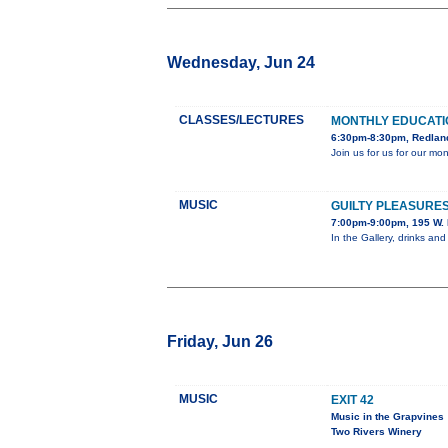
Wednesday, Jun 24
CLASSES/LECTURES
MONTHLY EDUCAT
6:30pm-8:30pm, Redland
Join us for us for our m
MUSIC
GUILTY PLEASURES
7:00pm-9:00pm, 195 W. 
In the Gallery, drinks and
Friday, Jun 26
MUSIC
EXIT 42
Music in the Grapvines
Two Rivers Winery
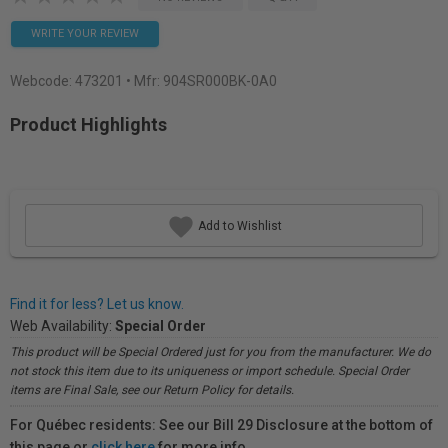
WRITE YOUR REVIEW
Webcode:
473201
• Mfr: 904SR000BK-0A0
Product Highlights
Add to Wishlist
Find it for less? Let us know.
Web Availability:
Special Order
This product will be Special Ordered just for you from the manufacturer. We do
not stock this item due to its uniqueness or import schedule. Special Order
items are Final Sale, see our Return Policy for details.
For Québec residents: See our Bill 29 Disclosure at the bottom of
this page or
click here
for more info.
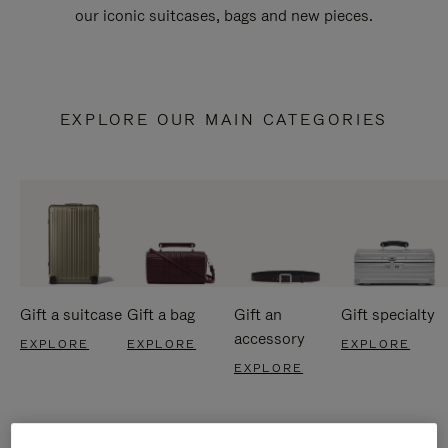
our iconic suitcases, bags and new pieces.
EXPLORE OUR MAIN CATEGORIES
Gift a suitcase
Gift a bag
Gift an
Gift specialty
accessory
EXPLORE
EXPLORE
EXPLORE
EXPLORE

=-=-=-=-=

Restate the whole listing word for word. Omit the pictures.

Wednesday, Jun 24
CLASSES/LECTURES
MONTHLY EDUCAT
6:30pm-8:30pm, Redland
Join us for us for our m
MUSIC
GUILTY PLEASURES
7:00pm-9:00pm, 195 W. 
In the Gallery, drinks and
Friday, Jun 26
MUSIC
EXIT 42
Music in the Grapvines
Two Rivers Winery
WRITE YOUR REVIEW
Webcode:
473201
• Mfr: 904SR000BK-0A0
Product Highlights
Add to Wishlist
Find it for less? Let us know.
Web Availability:
Special Order
This product will be Special Ordered just for you from the manufacturer. We do
not stock this item due to its uniqueness or import schedule. Special Order
items are Final Sale, see our Return Policy for details.
For Québec residents: See our Bill 29 Disclosure at the bottom of
this page or
click here
for more info.
our iconic suitcases, bags and new pieces.
EXPLORE OUR MAIN CATEGORIES
Gift a suitcase
Gift a bag
Gift an
Gift specialty
accessory
EXPLORE
EXPLORE
EXPLORE
EXPLORE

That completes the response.